彼女が立ち上がったとたん、足がふらつき、制御不能のように横に倒れかけた。
陸田健児は素早く島田香織を抱きとめ、抱き上げて寝室へと向かった。
「そんなに遠慮することないよ」陸田健児は真剣な表情で島田香織を見つめながら言った。「僕は見返りを求めてこれをしているわけじゃないから、気兼ねなく受け入れてくれていいんだ」
陸田健児のその言葉を聞いて、島田香織は顔を青ざめさせた。彼女は陸田健児を見つめながら、何年も前の自分を見ているような気がした。
「こんなことじゃ愛は手に入らないわ」島田香織は目を伏せながら、小声で言った。
彼女自身がそれを経験してきたからこそ、陸田健児に自分のような道を歩んでほしくなかった。

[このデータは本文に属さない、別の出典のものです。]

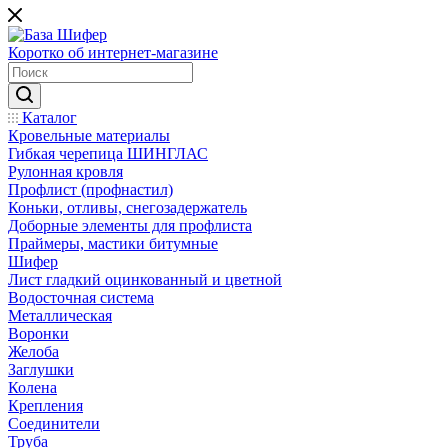
Коротко об интернет-магазине
Каталог
Кровельные материалы
Гибкая черепица ШИНГЛАС
Рулонная кровля
Профлист (профнастил)
Коньки, отливы, снегозадержатель
Доборные элементы для профлиста
Праймеры, мастики битумные
Шифер
Лист гладкий оцинкованный и цветной
Водосточная система
Металлическая
Воронки
Желоба
Заглушки
Колена
Крепления
Соединители
Труба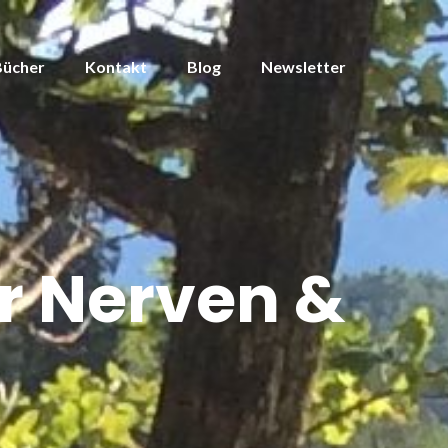
Bücher
Kontakt
Blog
Newsletter
r Nerven &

「それがどうしたの?」陸田健児は顔を下げて、島田香織に真剣な表情で尋ねた。
島田香織は目を上げて、陸田健児にゆっくりと言った。「無駄なことがあるの。いつか私の言葉の意味が分かるわ」
「分かりたくないよ」陸田健児は島田香織に微笑みかけながら続けた。「僕が君を好きなのは僕の勝手だから、気にしないでほしい。それに僕の将来のことを心配しないで。私たちに未来がないなんて、どうして分かるの?」
彼は本当に自信に満ちていた。
島田香織はもう何も言えなくなった。
陸田健児は島田香織をそっとベッドに寝かせ、布団をかけてから、部屋を出て行った。
島田香織はずっとベッドに横たわっていた。生姜湯が効いたのか、お腹の痛みは和らいでいた。
彼女は陸田健児の言葉を考えながらうとうとし、すぐに眠りについた。
翌朝、島田香織が目を覚ましたとき、お腹の痛みはほとんどなくなっていた。
家には彼女一人だけが残されていたが、食卓には保温容器に入ったお粥が置いてあった。
テーブルにはメモも置いてあった。
陸田健児:朝ご飯を忘れずに。
島田香織は椅子を引いて、テーブルに座ってお粥を一杯食べてから、片付けを済ませ、車で会社へ向かった。
島田香織が会社に着くと、奈奈さんが駆け寄ってきて、手に持った書類を彼女の前に差し出しながら言った。「島田お嬢様、これは過去二日間で締結した契約書です。何か問題がないかご確認ください」
島田香織は机に座り、契約書を丁寧に確認してから、最後のページにサインをした。
「この数日間、ご苦労様でした」島田香織は笑顔で奈奈さんを見た。